Bernanke: Santa Claus or The Grinch?
I’ve written plenty about my thoughts on the Fed and all the blathering from the media talking heads. Debates about the timing and probability of a Fed “taper” decision came to a crescendo in the recent week. As is often the case, the exact opposite of what the pundits expected actually happened. It was not a huge surprise the Federal Reserve initiated a $10 billion tapering of its $85 billion monthly bond buying program, but going into this week’s announcement, the betting money was putting their dollars on the status quo.

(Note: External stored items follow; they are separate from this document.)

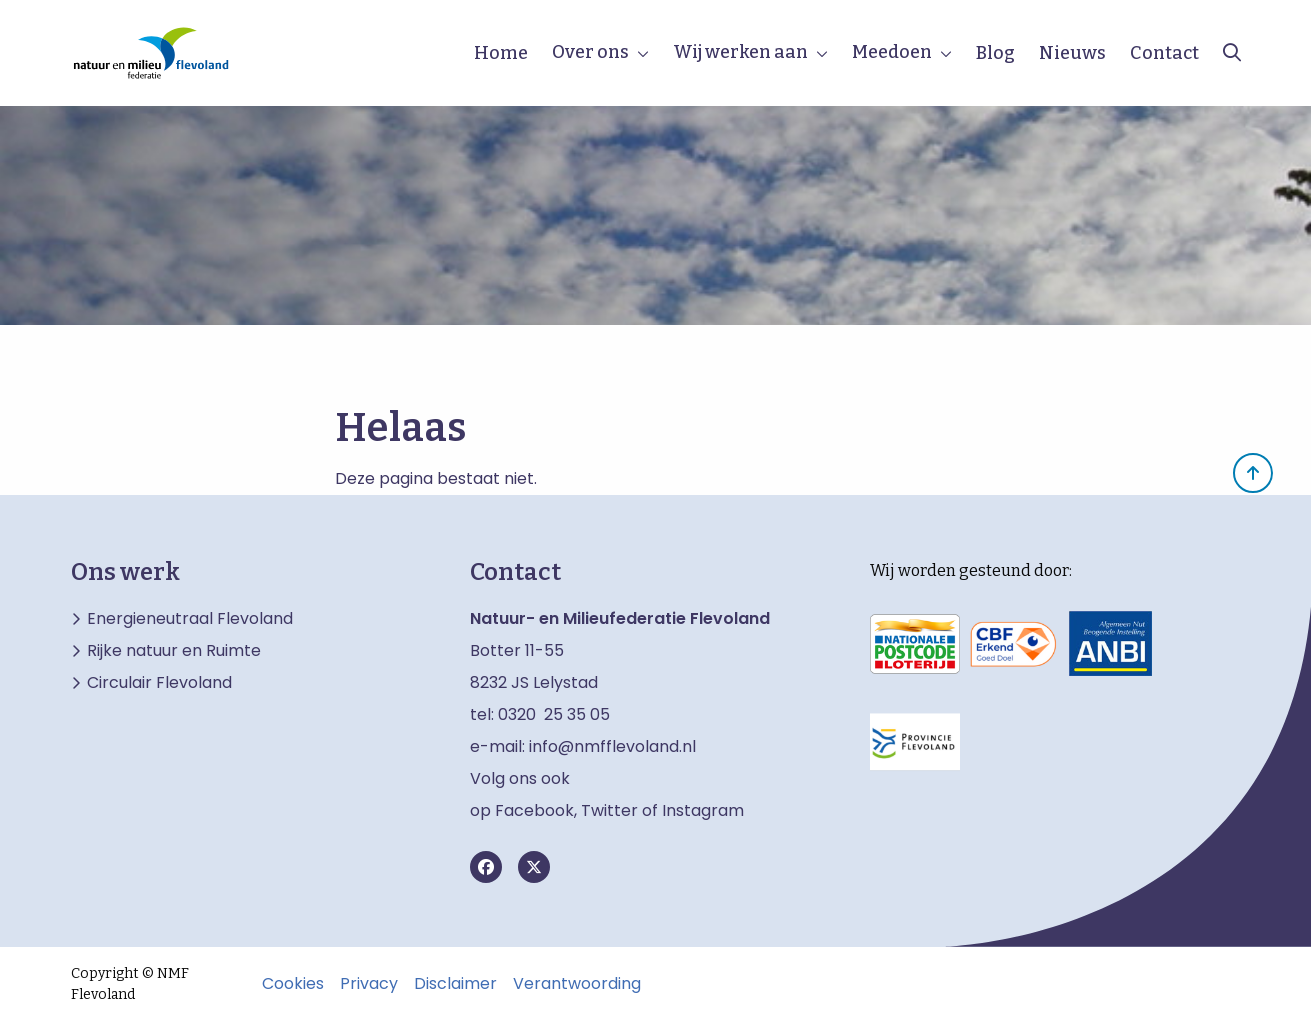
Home (501, 53)
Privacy (369, 984)
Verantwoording (577, 984)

With the holiday season upon us, investors must determine whether the tapered QE1/QE2/QE3 gifts delivered by Bernanke are a cause for concern. So the key question is, will this Santa Claus rally prance into 2014, or will the Grinch use the taper as an excuse to steal this multi-year bull market gift away? Regardless of your viewpoint, what we did learn from this week’s Fed announcement is that this initial move by the Fed will be a baby step, reducing mortgage-backed and Treasury security purchases by a measly $5 billion each. I say that tongue in cheek because the total global bond market has been estimated at about $80,000,000,000,000 (that’s $80 trillion).
As I’ve pointed out in the past, the Fed gets way too much credit (read: blame) for their impact on interest rates. Interest rates even before this announcement were as high/higher than when QE1 was instituted. What’s more, if the Fed has such artificial influence over interest rates, then why do Austria, Belgium, Canada, Denmark, Finland, France, Germany, Japan, Netherlands, Sweden, and Switzerland all have lower 10-year yields than the U.S.? Maybe their central banks are just more powerful than our Fed? Unlikely.